Just think of what a boon to our society it would be for people to say “I don’t know” when engaging in an argument. True, too often “I don’t know” has been followed up with “and I don’t care”. This is a third form of intellectual laziness, I suppose. But more often failing to engage in debate stems not from disinterest so much as the idea that a debate must have a winner. That’s where “I don’t know” comes in handy. “I don’t know” is you admitting you don’t have the answers, and therefore don’t feel the need to win an argument.

People often say they don’t like social media because of all the arguments. That is precisely why I enjoy social media, so that I might argue with others, many of whom I do not know. It really is an unprecedented tool for communication and education. And despite the missteps many have taken in figuring out the unwritten rules of online communication, I truly believe humans are working their way towards understanding how communication with family/friends/strangers can work. We merely have to let go of rigid opinions in order to allow more facts to help us form a more sophisticated view of things.

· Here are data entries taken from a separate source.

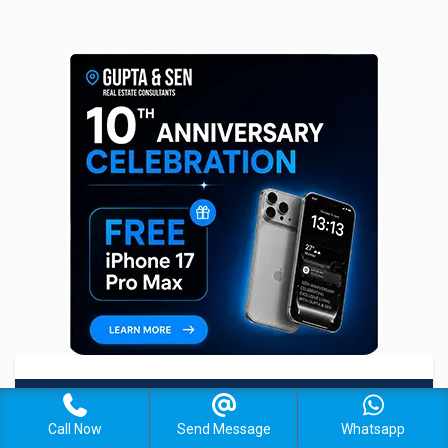
Our Agents
Call Now
Send Message
Whatsapp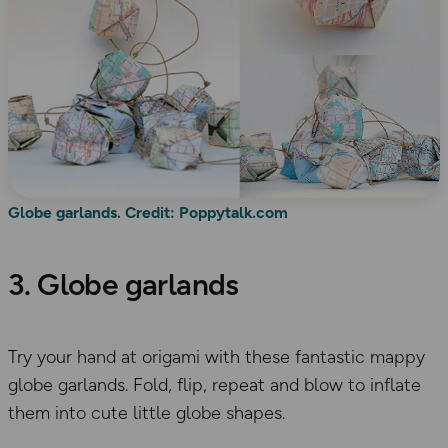
Globe garlands. Credit: Poppytalk.com
3. Globe garlands
Try your hand at origami with these fantastic mappy
globe garlands. Fold, flip, repeat and blow to inflate
them into cute little globe shapes.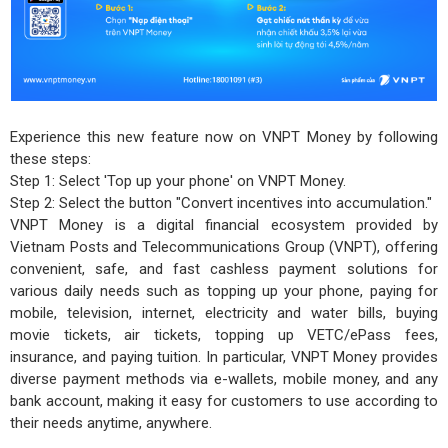
Experience this new feature now on VNPT Money by following
these steps:
Step 1: Select 'Top up your phone' on VNPT Money.
Step 2: Select the button "Convert incentives into accumulation."
VNPT Money is a digital financial ecosystem provided by
Vietnam Posts and Telecommunications Group (VNPT), offering
convenient, safe, and fast cashless payment solutions for
various daily needs such as topping up your phone, paying for
mobile, television, internet, electricity and water bills, buying
movie tickets, air tickets, topping up VETC/ePass fees,
insurance, and paying tuition. In particular, VNPT Money provides
diverse payment methods via e-wallets, mobile money, and any
bank account, making it easy for customers to use according to
their needs anytime, anywhere.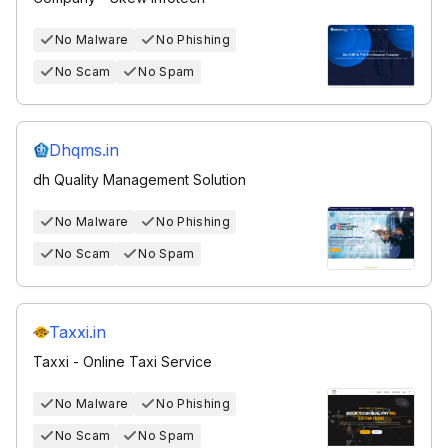
No Malware
No Phishing
No Scam
No Spam
Dhqms.in
dh Quality Management Solution
No Malware
No Phishing
No Scam
No Spam
Taxxi.in
Taxxi - Online Taxi Service
No Malware
No Phishing
No Scam
No Spam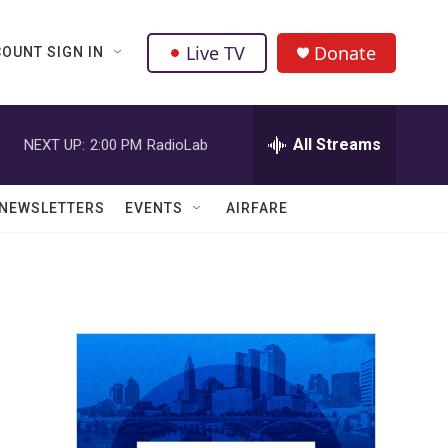
Live TV
Donate
OUNT SIGN IN
All Streams
NEXT UP:
2:00 PM
RadioLab
NEWSLETTERS
EVENTS
AIRFARE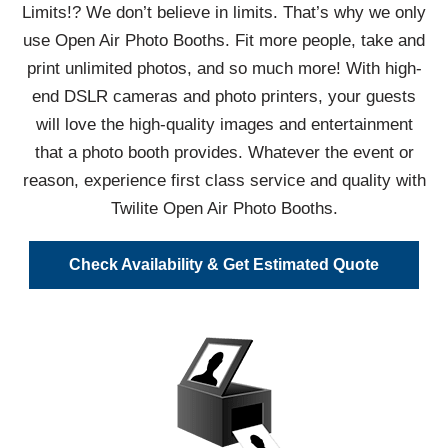
Limits!? We don’t believe in limits. That’s why we only
use Open Air Photo Booths. Fit more people, take and
print unlimited photos, and so much more! With high-
end DSLR cameras and photo printers, your guests
will love the high-quality images and entertainment
that a photo booth provides. Whatever the event or
reason, experience first class service and quality with
Twilite Open Air Photo Booths.
Check Availability & Get Estimated Quote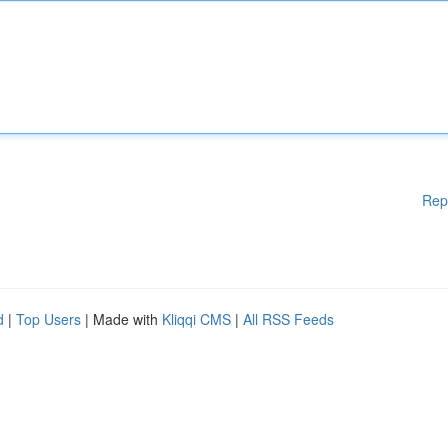
Rep
d
|
Top Users
| Made with
Kliqqi CMS
|
All RSS Feeds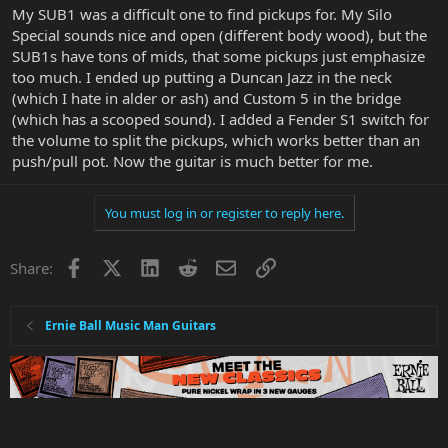
My SUB1 was a difficult one to find pickups for. My Silo
Special sounds nice and open (different body wood), but the
SUB1s have tons of mids, that some pickups just emphasize
too much. I ended up putting a Duncan Jazz in the neck
(which I hate in alder or ash) and Custom 5 in the bridge
(which has a scooped sound). I added a Fender S1 switch for
the volume to split the pickups, which works better than an
push/pull pot. Now the guitar is much better for me.
You must log in or register to reply here.
Facebook
X
LinkedIn
Reddit
Email
Link
Share:
Ernie Ball Music Man Guitars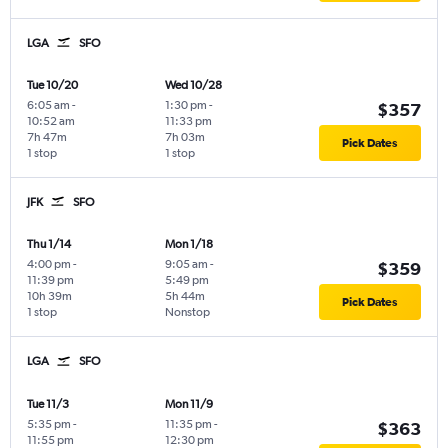
LGA
SFO
Tue 10/20
Wed 10/28
6:05 am
-
1:30 pm
-
$357
10:52 am
11:33 pm
7h 47m
7h 03m
Pick Dates
1 stop
1 stop
JFK
SFO
Thu 1/14
Mon 1/18
4:00 pm
-
9:05 am
-
$359
11:39 pm
5:49 pm
10h 39m
5h 44m
Pick Dates
1 stop
Nonstop
LGA
SFO
Tue 11/3
Mon 11/9
5:35 pm
-
11:35 pm
-
$363
11:55 pm
12:30 pm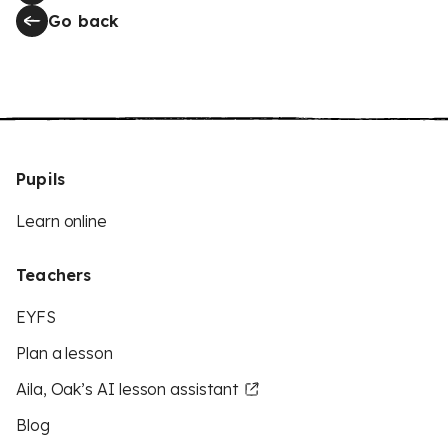
Go back
Pupils
Learn online
Teachers
EYFS
Plan a lesson
Aila, Oak’s AI lesson assistant
Blog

In short, we should not hold rigid opinions so much as theories. Theories can be modified whenever new knowledge is introduced, whereas rigid opinions necessitate the molding of new knowledge to conform to biases. The braver course is always in laying out the information you possess and offering it to others. The smarter course is in listening to valid criticism and defending your position when it is legitimate, admitting flaws and incorporating new information when it is not. Not only will you convert more people to your position with this approach, you will make those around you more accepting of spirited debate. And I'm firmly convinced the world will be made better by the collective mind than by a few know-it-alls.

P.S. I'm pretty sure JFK was not killed by Oswald, Russian election interference is a laughable argument, and reptile aliens are NOT running our planet. I'd be pleased to have a friendly argument on the first two, not so much on the third.